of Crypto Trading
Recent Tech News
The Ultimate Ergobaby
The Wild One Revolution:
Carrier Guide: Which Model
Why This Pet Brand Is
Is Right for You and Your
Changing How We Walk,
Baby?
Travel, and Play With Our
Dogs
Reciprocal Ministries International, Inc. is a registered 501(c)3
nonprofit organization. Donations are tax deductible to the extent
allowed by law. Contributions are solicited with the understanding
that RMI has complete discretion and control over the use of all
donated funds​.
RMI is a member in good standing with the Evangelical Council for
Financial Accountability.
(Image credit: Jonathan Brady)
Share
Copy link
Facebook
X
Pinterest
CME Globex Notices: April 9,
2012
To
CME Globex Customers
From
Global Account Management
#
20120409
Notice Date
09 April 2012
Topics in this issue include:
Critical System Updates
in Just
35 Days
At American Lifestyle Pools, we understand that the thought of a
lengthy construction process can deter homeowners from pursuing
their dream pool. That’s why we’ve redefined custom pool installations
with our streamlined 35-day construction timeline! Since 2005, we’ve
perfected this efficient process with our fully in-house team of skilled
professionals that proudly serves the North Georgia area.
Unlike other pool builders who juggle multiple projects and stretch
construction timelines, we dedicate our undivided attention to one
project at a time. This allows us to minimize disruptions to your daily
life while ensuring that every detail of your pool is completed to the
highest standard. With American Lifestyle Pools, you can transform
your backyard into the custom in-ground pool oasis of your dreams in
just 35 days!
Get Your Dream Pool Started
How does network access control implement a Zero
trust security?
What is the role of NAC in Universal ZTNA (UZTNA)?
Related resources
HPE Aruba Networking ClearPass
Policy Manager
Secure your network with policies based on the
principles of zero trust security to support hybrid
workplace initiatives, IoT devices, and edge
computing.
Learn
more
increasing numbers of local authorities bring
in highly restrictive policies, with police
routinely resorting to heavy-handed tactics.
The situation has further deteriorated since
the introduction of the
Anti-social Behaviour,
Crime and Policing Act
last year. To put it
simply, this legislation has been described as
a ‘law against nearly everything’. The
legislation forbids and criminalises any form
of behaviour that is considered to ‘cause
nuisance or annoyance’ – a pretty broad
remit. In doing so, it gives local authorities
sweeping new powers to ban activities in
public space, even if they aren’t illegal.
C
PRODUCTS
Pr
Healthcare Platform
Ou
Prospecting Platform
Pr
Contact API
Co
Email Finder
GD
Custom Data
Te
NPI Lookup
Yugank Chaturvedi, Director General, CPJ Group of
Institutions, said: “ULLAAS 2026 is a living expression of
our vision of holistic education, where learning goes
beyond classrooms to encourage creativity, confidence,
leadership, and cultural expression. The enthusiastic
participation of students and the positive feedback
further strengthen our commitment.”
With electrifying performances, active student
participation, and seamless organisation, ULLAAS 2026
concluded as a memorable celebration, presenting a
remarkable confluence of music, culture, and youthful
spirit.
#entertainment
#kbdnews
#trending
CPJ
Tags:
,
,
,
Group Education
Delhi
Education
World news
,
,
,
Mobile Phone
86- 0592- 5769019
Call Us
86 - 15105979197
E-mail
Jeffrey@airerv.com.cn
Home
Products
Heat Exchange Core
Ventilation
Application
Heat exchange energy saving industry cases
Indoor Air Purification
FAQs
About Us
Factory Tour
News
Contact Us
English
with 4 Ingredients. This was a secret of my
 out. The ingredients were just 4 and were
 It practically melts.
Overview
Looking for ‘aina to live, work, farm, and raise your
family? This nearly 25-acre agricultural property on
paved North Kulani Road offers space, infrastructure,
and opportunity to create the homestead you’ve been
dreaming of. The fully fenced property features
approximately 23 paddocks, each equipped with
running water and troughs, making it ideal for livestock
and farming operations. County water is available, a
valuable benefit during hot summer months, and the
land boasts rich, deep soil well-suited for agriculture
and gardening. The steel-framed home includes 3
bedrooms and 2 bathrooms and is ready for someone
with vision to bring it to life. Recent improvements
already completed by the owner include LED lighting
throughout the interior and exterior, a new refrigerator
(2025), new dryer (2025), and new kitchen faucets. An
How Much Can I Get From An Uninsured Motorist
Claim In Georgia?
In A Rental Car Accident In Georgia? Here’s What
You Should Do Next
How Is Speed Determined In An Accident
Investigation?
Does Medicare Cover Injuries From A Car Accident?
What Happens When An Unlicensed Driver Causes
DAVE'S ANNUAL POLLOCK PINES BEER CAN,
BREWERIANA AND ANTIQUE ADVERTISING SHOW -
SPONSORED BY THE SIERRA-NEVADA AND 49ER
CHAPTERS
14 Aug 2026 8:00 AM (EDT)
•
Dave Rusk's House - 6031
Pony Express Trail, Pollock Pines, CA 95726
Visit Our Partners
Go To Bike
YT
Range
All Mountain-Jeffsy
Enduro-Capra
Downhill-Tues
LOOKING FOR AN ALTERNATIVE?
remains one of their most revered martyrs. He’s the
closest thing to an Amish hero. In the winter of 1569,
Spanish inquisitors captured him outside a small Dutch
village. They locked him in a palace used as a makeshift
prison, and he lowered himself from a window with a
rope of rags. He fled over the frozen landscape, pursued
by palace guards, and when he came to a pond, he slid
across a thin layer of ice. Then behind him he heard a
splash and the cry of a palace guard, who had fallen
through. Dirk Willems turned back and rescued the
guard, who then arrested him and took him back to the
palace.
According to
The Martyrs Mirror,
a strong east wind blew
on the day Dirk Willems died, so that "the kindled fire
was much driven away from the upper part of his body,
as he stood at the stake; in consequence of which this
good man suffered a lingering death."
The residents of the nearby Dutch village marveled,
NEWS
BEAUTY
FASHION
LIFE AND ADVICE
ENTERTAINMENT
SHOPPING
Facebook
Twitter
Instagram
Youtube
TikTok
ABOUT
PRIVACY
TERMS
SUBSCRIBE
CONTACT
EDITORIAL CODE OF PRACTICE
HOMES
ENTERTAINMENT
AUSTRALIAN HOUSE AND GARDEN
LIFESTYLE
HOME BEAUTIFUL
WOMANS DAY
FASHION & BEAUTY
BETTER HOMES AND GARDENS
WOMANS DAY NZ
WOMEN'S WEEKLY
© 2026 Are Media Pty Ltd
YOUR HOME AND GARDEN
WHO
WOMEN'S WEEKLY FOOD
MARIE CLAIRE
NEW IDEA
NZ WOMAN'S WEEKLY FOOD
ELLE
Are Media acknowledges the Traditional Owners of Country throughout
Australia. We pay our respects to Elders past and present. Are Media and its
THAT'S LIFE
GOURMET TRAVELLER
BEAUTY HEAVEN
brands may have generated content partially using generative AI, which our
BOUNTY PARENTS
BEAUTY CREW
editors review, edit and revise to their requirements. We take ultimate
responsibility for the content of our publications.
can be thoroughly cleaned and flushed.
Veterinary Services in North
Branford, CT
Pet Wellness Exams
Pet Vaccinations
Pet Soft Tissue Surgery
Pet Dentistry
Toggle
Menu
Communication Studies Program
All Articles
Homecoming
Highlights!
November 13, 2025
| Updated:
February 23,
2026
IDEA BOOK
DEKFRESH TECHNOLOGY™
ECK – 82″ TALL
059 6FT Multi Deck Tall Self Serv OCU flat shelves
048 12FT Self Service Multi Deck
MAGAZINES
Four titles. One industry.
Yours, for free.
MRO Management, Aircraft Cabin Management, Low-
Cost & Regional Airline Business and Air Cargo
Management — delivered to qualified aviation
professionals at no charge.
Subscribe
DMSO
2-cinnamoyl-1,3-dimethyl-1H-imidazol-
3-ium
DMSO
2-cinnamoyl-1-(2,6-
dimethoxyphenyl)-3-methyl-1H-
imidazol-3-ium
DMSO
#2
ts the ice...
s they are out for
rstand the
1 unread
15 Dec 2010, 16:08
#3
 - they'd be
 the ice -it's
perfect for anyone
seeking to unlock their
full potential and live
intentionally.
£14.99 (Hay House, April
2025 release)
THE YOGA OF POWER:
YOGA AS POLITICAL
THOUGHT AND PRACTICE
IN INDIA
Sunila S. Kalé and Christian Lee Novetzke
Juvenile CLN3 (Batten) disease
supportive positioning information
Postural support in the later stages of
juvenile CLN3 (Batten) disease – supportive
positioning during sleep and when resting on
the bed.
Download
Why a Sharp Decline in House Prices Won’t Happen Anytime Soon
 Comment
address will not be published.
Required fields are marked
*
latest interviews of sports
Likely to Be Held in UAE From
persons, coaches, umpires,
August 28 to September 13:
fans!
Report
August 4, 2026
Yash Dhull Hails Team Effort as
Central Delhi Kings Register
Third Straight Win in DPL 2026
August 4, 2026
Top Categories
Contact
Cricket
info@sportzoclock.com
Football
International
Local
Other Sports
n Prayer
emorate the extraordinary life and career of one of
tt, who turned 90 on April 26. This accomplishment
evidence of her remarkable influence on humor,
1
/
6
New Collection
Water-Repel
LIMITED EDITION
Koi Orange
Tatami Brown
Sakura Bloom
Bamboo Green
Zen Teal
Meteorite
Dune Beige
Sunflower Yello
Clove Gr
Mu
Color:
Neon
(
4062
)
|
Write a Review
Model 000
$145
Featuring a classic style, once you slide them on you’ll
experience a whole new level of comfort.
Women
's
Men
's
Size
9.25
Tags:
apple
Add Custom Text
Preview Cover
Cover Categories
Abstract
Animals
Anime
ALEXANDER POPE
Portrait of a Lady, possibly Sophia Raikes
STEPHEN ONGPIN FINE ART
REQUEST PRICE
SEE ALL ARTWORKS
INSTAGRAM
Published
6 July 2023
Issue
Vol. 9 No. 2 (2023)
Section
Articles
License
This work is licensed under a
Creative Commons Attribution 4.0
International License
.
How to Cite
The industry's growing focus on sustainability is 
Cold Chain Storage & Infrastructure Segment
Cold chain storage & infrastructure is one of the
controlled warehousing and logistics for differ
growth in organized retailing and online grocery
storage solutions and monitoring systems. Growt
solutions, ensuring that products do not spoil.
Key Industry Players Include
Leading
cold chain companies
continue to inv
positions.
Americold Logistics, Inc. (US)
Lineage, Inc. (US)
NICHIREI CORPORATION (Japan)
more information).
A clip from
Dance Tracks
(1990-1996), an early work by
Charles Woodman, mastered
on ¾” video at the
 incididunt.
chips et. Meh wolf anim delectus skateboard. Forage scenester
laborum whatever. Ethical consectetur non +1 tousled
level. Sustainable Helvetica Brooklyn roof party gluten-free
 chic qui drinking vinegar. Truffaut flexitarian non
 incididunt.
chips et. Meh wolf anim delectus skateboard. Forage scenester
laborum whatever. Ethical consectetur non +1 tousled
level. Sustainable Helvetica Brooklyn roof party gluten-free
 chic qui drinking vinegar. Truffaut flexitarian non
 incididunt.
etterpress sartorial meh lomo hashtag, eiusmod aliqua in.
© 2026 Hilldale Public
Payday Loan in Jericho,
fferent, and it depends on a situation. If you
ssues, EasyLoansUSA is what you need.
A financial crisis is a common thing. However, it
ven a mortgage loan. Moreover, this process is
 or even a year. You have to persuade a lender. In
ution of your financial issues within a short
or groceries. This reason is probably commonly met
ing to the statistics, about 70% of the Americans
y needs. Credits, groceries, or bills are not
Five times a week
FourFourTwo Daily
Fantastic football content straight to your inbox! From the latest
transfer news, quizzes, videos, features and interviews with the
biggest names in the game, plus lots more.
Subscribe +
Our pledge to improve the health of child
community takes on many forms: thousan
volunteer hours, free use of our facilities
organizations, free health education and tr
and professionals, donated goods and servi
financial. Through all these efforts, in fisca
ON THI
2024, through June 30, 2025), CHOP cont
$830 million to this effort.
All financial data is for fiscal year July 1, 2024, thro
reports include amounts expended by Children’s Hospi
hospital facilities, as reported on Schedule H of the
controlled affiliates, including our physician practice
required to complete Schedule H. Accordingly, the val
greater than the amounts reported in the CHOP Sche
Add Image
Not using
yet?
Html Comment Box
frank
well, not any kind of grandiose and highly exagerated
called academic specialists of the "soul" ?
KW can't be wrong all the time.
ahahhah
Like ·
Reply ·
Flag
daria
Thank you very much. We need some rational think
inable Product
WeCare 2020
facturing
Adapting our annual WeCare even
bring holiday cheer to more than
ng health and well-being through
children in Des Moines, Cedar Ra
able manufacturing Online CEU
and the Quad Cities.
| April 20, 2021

Aim of the exercise ▸
As the answer, set down only the lines from the data above between the one holding "participation, and seamless" and the one holding "paved North Kulani", inclusive, exactly as they read.

Result of this task ▸
participation, and seamless organisation, ULLAAS 2026
concluded as a memorable celebration, presenting a
remarkable confluence of music, culture, and youthful
spirit.
#entertainment
#kbdnews
#trending
CPJ
Tags:
,
,
,
Group Education
Delhi
Education
World news
,
,
,
Mobile Phone
86- 0592- 5769019
Call Us
86 - 15105979197
E-mail
Jeffrey@airerv.com.cn
Home
Products
Heat Exchange Core
Ventilation
Application
Heat exchange energy saving industry cases
Indoor Air Purification
FAQs
About Us
Factory Tour
News
Contact Us
English
with 4 Ingredients. This was a secret of my
 out. The ingredients were just 4 and were
 It practically melts.
Overview
Looking for ‘aina to live, work, farm, and raise your
family? This nearly 25-acre agricultural property on
paved North Kulani Road offers space, infrastructure,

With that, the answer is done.